Manifestations of nature in the poetry of Adnan Al-Sayegh
DOI:
https://doi.org/10.47831/mjh.v3i2.735Keywords:
manifestations, nature, Adnan Al-Sayegh, poetryAbstract
Nature has occupied a large part of the poems of poets throughout the literary ages, as he devoted long poems to it and created in it a living spirit and made it a living, rational being that speaks to him and shares his conditions, a wise man who complains about his pains and worries, and a lover to whom he expresses his secrets and his anguish. Therefore, when he sees a natural scene, he does not describe it sensually, nor does he stop at abstract superficiality, but rather he is affected by it and looks at it through his thoughts and feelings, so he acts according to what he sees. Rather, he involved nature in this feeling, so it becomes depressed by his depression, and suffers by his pain, or rejoices by his joy. From here, it appears to us that poets were lovers of nature and loved it with a strong love, and such a vision of nature is considered a poetic doctrine in Arabic literature that pertains to poets in the modern era and those who followed it.

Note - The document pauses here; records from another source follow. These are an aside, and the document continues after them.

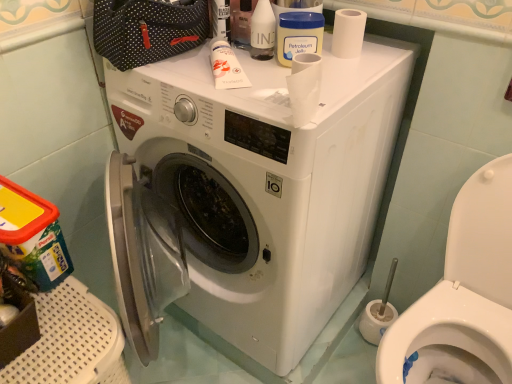 Locate an element on the screen. vacant space to the right of white matte tube at upper center, the 2th toiletry when ordered from top to bottom is located at coordinates (288, 74). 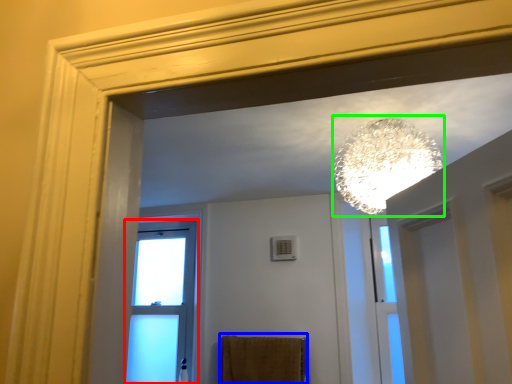 Question: Estimate the real-world distances between objects in this image. Which object is farther from window (highlighted by a red box), bath towel (highlighted by a blue box) or lamp (highlighted by a green box)?

Choices:
 (A) bath towel
 (B) lamp

Answer: (B) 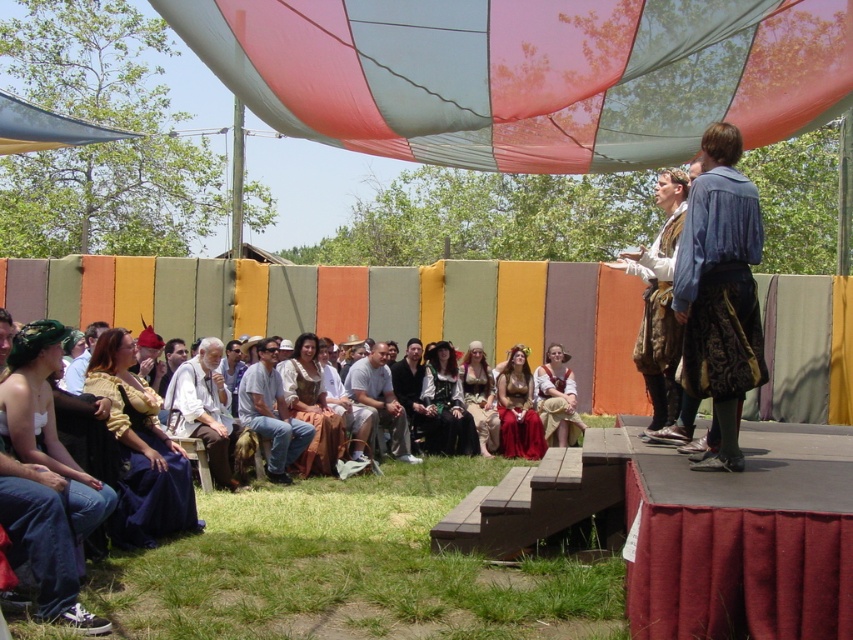 Does matte yellow dress at lower left have a lesser width compared to matte brown leather skirt at center?

In fact, matte yellow dress at lower left might be wider than matte brown leather skirt at center.

Does point (100, 368) lie in front of point (544, 422)?

Yes, point (100, 368) is closer to viewer.

Identify the location of matte yellow dress at lower left. The height and width of the screenshot is (640, 853). (140, 451).

Does matte brown leather skirt at center appear over matte brown hat at center?

No.

Does matte brown leather skirt at center appear on the right side of matte brown hat at center?

Yes, matte brown leather skirt at center is to the right of matte brown hat at center.

At what (x,y) coordinates should I click in order to perform the action: click on matte brown leather skirt at center. Please return your answer as a coordinate pair (x, y). Looking at the image, I should click on (556, 397).

This screenshot has width=853, height=640. What do you see at coordinates (416, 397) in the screenshot?
I see `matte black dress at center` at bounding box center [416, 397].

Does matte black dress at center have a smaller size compared to matte brown leather jacket at lower left?

Actually, matte black dress at center might be larger than matte brown leather jacket at lower left.

Is point (413, 422) behind point (74, 364)?

Yes, point (413, 422) is behind point (74, 364).

I want to click on matte black dress at center, so click(x=416, y=397).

As for the poet Adnan Al-Sayegh, he followed the traditional method of describing nature, but he worked on employing symbols that exist in nature in abundance in his poems. These symbols and shapes were not created by God, such as mountains, terrain, trees, and birds, but rather are human requirements that man needs in his daily life, some of which are positive (such as the street, the sidewalk, the garden, the city, etc.), and some of which are negative and not necessary in life (such as the execution square, the statue, and the graves). They have become symbols over decades, so it was necessary to study them and show the great differences between what God created for us and what man made with his own hands.